To research this possibility further, experts are investigating different potential "types" of long Covid and how they differ, Marshall writes.
For instance, a study by Evans and colleagues of 1,077 Covid-19 patients found that of four long Covid patient groups, three groups presented with mental and physical health problems to varying degrees but had few cognitive problems. However, the fourth group had only moderate mental health and physical problems but significant cognitive difficulties.
"Cognition was really quite separate, and we weren't expecting that," Evans said. She added that, while the study doesn't identify the underlying mechanics of long Covid, "it is definitely a first step."
3. Is long Covid related to other post-infection conditions?
Although experts have much to learn about long Covid, they were not surprised that some symptoms lingered. According to Anthony Komaroff, an internal medicine physician at Harvard Medical School, post-infection illnesses have been reported in research for a century.
One common post-infection illness is myalgic encephalitis, or chronic fatigue syndrome (ME/CFS), Komaroff said. And in fact, he and Lucina Bateman, founder of the Bateman Horne Center, said although there may be some variations, some long Covid patients likely meet the criteria for ME/CFS.
"I've so far resisted saying long Covid is ME/CFS, because I really think it is an umbrella term and there are multiple things happening in this long Covid umbrella," said Nisreen Alwan, a public health researcher at the University of Southampton.
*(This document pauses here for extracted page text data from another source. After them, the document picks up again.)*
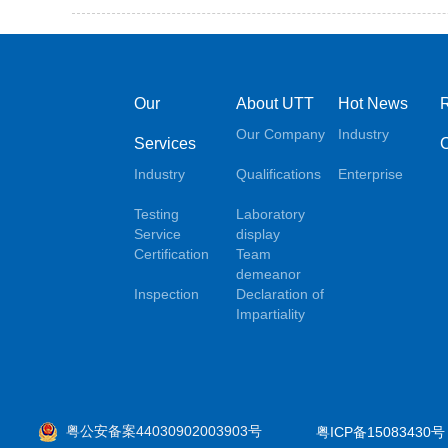
Our
About UTT
Hot News
Our Company
Industry
Services
Industry
Qualifications
Enterprise
Testing
Laboratory
Service
display
Certification
Team
demeanor
Inspection
Declaration of
Impartiality
粤公安备案44030902003903号
粤ICP备15083430号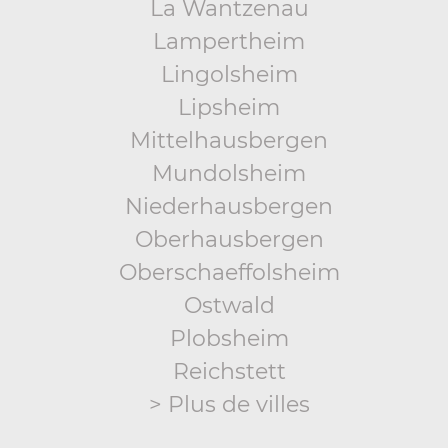
La Wantzenau
Lampertheim
Lingolsheim
Lipsheim
Mittelhausbergen
Mundolsheim
Niederhausbergen
Oberhausbergen
Oberschaeffolsheim
Ostwald
Plobsheim
Reichstett
> Plus de villes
That said, many experts—including Alwan and Akrami—believe it could be valuable to study the two conditions in tandem. Akrami hopes that “at the end of the day, we gain better insight into other post-viral problems," Akrami said.
4. What treatments are effective for long Covid patients?
As of now, treatment options for long Covid are limited because the condition hasn't been sufficiently researched, Marshall reports, and because of the multidisciplinary expertise such a wide-ranging condition requires.
That said, some countries, including Germany and the United Kingdom, have taken the initial step of opening clinics for long Covid patients, and various therapies and medicines are being tested.
PureTech Health for example, announced in December that it is starting a clinical trial of deupirfenidone, an anti-fibrotic and anti-inflammatory drug, as a long Covid treatment. The trial results are expected in the second half of 2021, Marshall reports.
Meanwhile, researchers at the University of Cambridge have begun a study looking at how two drugs—apixaban, an anticoagulant, and atorvastatin, an anti-inflammatory—could help prevent long Covid in Covid-19 patients. And in the United States, NIH is funding a trial looking at existing drugs that can be administered by patients with mild Covid-19 at home to see how the drugs impact long-term symptoms.
Researchers have also found that Covid-19 vaccines may have an effect on long Covid. For instance, one preprint survey in the U.K. found that, among 800 people with long Covid, 57% reported an overall improvement in their condition after their first dose of a Covid-19 vaccine.
But even as these various clinic and trials seek to find answers, long Covid patients ultimately "just want something that works," Marshal writes. Quoting one long Covid patient, Claire Hastie, he said, "How can we get better? That's what we want to know" (Marshall, Nature, 6/9).